What has happened in Hungary since 2010 offers an example—and a blueprint for would-be strongmen. Hungary is a member state of the European Union and a signatory of the European Convention on Human Rights. It has elections and uncensored internet. Yet Hungary is ceasing to be a free country.
The transition has been nonviolent, often not even very dramatic. Opponents of the regime are not murdered or imprisoned, although many are harassed with building inspections and tax audits. If they work for the government, or for a company susceptible to government pressure, they risk their jobs by speaking out. Nonetheless, they are free to emigrate anytime they like. Those with money can even take it with them. Day in and day out, the regime works more through inducements than through intimidation. The courts are packed, and forgiving of the regime’s allies. Friends of the government win state contracts at high prices and borrow on easy terms from the central bank.
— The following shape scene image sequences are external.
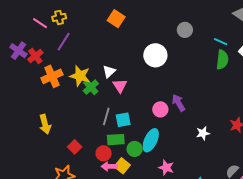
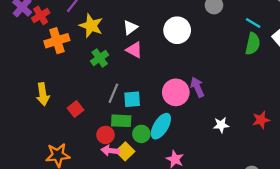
white triangle: (109, 71) -> (130, 27), moved
yellow star: (80, 76) -> (91, 26), moved
pink triangle: (120, 86) -> (134, 50), moved, turned -35
pink circle: (160, 109) -> (176, 92), size x1.5
red square: (75, 147) -> (75, 109), moved

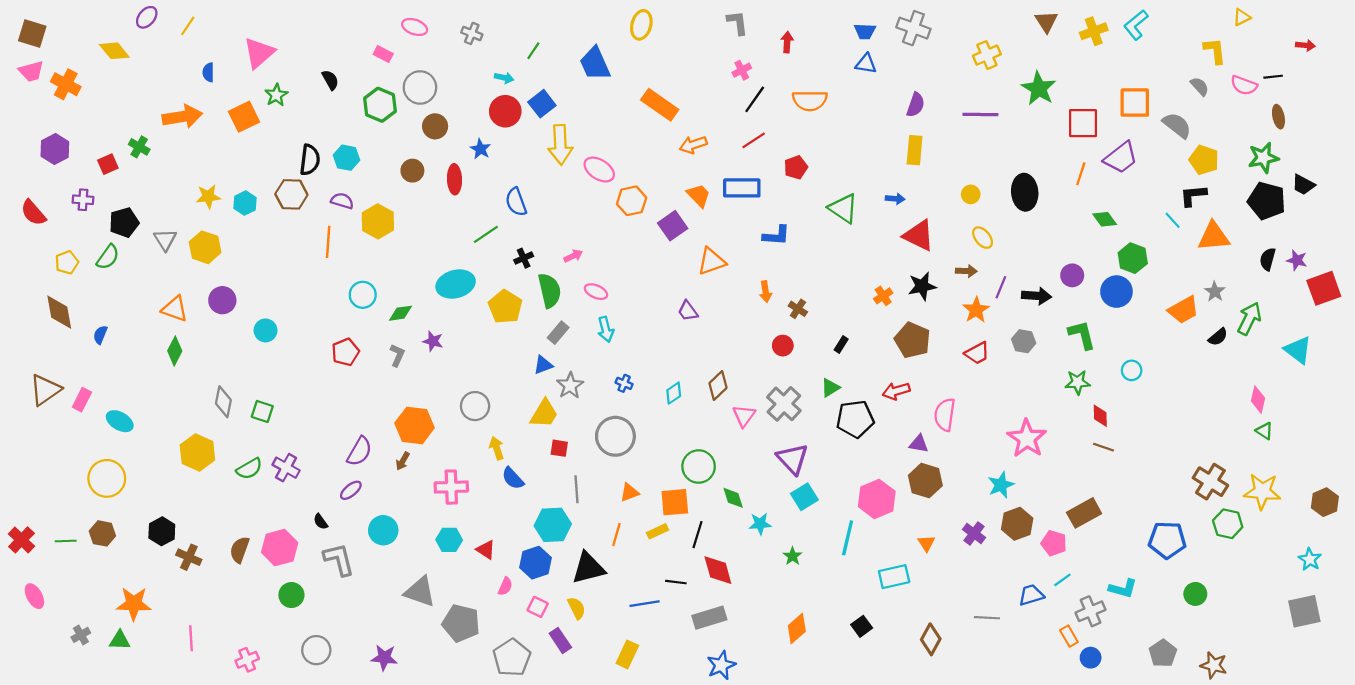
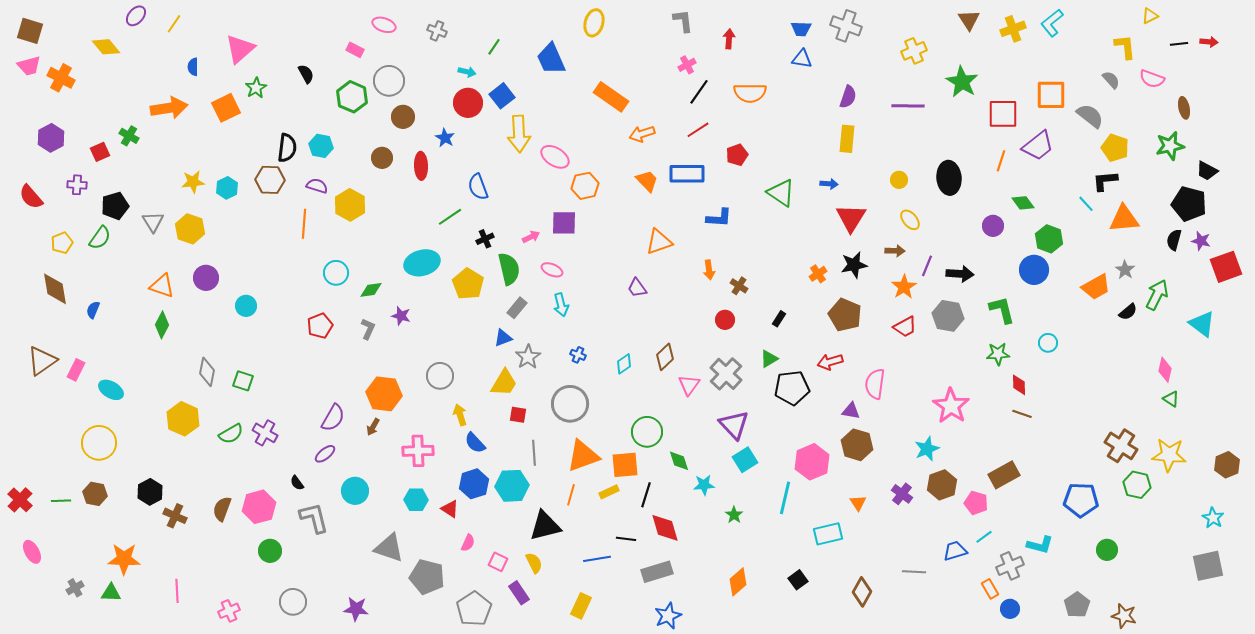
black line: (1273, 77) -> (1179, 44), moved
black pentagon: (1267, 201) -> (1189, 204), moved
purple square: (673, 226) -> (564, 223), moved, turned 36
red triangle: (919, 235) -> (851, 218), turned 36
purple circle: (1072, 275) -> (993, 226), moved
gray hexagon: (1024, 341) -> (948, 316), size x1.4
orange triangle: (629, 492) -> (583, 456), size x1.8
blue hexagon: (535, 563) -> (474, 484), moved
Those on the inside grow rich by favoritism; those on the outside suffer from the general deterioration of the economy.
Prime Minister Viktor Orbán’s rule over Hungary does depend on elections. These remain open and more or less free—at least in the sense that ballots are counted accurately. Yet they are not quite fair. Electoral rules favor incumbent power-holders in ways both obvious and subtle. Independent media lose advertising under government pressure; government allies own more and more media outlets each year. The government sustains support even in the face of bad news by artfully generating an endless sequence of controversies that leave culturally conservative Hungarians feeling misunderstood and victimized by liberals, foreigners, and Jews.
You could tell a similar story of the slide away from democracy in South Africa under Nelson Mandela’s successors, in Venezuela under the thug-thief Hugo Chávez, or in the Philippines under the murderous Rodrigo Duterte. A comparable transformation has recently begun in Poland, and could come to France should Marine Le Pen, the National Front’s candidate, win the presidency.
[T]he American system is also perforated by vulnerabilities no less dangerous for being so familiar. Supreme among those vulnerabilities is reliance on the personal qualities of the man or woman who wields the awesome powers of the presidency. A British prime minister can lose power in minutes if he or she forfeits the confidence of the majority in Parliament. The president of the United States, on the other hand, is restrained first and foremost by his own ethics and public spirit. What happens if somebody comes to the high office lacking those qualities?
Donald Trump, however, represents something much more radical. A president who plausibly owes his office at least in part to a clandestine intervention by a hostile foreign intelligence service? Who uses the bully pulpit to target individual critics? Who creates blind trusts that are not blind, invites his children to commingle private and public business, and somehow gets the unhappy members of his own political party either to endorse his choices or shrug them off? If this were happening in Honduras, we’d know what to call it. It’s happening here instead, and so we are baffled.
DONALD TRUMP will not set out to build an authoritarian state. His immediate priority seems likely to be to use the presidency to enrich himself. But as he does so, he will need to protect himself from legal risk. Being Trump, he will also inevitably wish to inflict payback on his critics. Construction of an apparatus of impunity and revenge will begin haphazardly and opportunistically. But it will accelerate. It will have to.
If Congress is quiescent, what can Trump do? A better question, perhaps, is what can’t he do?